In Inghilterra, per esempio, ci fu Edward George Bulwer-Lytton (1803-1873). Egli oggi è noto quasi esclusivamente per il “best-seller” Gli ultimi giorni di Pompei, ma fu anche autore di un romanzo fantastico: The coming race 4. Esso nel novero della letteratura fantastica segna l’inizio di un filone particolarissimo, quello

dell’“antiutopia positiva”, dove viene prospettato un modello di società, di volta in volta o contemporaneamente, basata sull’aristocrazia, sulla gerarchia e sui valori morali e intellettuali, oscillando tra una visione agricolo-pastorale e una gerarchico-militare. Più che di immaginazione del futuro, come si vede, si tratta di proiezione nel futuro di un mitico passato. È una maniera di contestare l’evoluzione che la società lascia intravedere voltando la testa all’indietro.

Orwell (sebbene i legami tra i due autori non siano immediatamente visibili), profetizzando sulle future sventure, fa lo stesso discorso. Infatti, io credo che noi non siamo in grado di pensare quello che sarà, altrimenti che con quello che è già stato; e chi immagina che l’utopia è l’avvenire, spesso non si rende conto di decifrare il futuro con la chiave del passato.

Per questo, quando, più sopra, ho usato il verbo “profetizzare” non sono stata molto esatto nell’esprimere il mio pensiero. Io credo, infatti, che 1984 sia stato da molti frainteso. Molti lo hanno letto in chiave di profezia, mentre a me pare che esso vada studiato (come tutte le opere antiutopistiche coeve, compresa quella di Huxley) soprattutto per capire il contesto storico in cui è nato. Ciò lo ha scritto chiaramente lo stesso Orwell in una lettera a Francis A. Henson del 16/6/1949. Ecco le sue parole:

“Io non credo che il tipo di società che descrive debba necessariamente arrivare, ma sono convinto che qualcosa del genere potrebbe verificarsi” 5.

Ha, quindi, ragione Ferdinando Castelli, quando scrive:

“In realtà, Orwell non ha voluto fare profezie (anche se ciò lo ha lusingato); ha voluto mostrare dove potrebbero approdare talune concezioni e tendenze politiche e scientifiche, se non corrette e frenate. Più che di profezia, si tratta dunque, d’intuizioni e di premozioni” 6.

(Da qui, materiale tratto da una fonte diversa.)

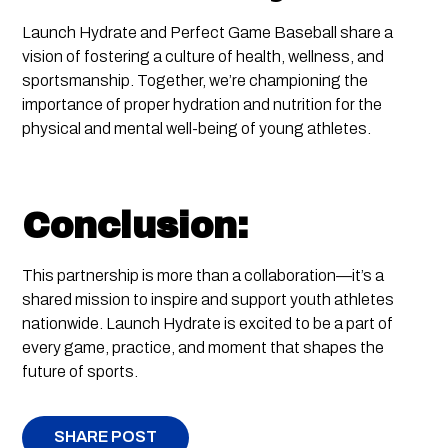
Launch Hydrate and Perfect Game Baseball share a
vision of fostering a culture of health, wellness, and
sportsmanship. Together, we’re championing the
importance of proper hydration and nutrition for the
physical and mental well-being of young athletes.
Conclusion:
This partnership is more than a collaboration—it’s a
shared mission to inspire and support youth athletes
nationwide. Launch Hydrate is excited to be a part of
every game, practice, and moment that shapes the
future of sports.
SHARE POST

L’antiutopia, quindi, non è (o, almeno, non lo è stato per Orwell) un fantasticare sul futuro, ma una presa di coscienza critica del presente. In questo senso, come direbbe Lucàcks, in 1984 c’è il “rispecchiamento della realtà”, come in tutte le grandi opere.

1 Mario Praz, Storia della letteratura inglese, Firenze, Sansoni, 1965, pag. 706.

2 In David Daiches, A critical history of English literature, volume three ,London,Secker & Warburg, 1969, pag.618.Trad.: “Gli houyhnhnms, creature senza storia, continuano generazione dopo generazione a vivere prudentemente, mantenendo la popolazione sempre all’identico livello, sottraendosi a tutte le passioni, non soffrendo alcuna malattia, andando con indifferenza incontro alla morte, educando le nuove generazioni agli stessi principi; e tutto per che cosa? Affinchè lo stesso processo possa continuare indefinitivamente”.

3 “Il futuro è già cominciato”, Panorama, anno XXII, n. 925, del 9/1/1984, pag.89.

4 In italiano: Edward Bulwer-Lytton, La razza ventura, Carmagnola (TO), Edizioni Arktos, 1980, pag. 228.

5 Riportato in Stefano Manferlotti, Orwell, Firenze, Il Castoro, La Nuova Italia, Maggio 1979, pag.27.

6 Ferdinando Castelli S.I., “L’anno ‘1984’ visto da George Orwell (profezia, intuizione, parodia)”, in La civiltà cattolica, quindicinale, anno 135, n. 3205, del7/1/1984, pag. 24-25.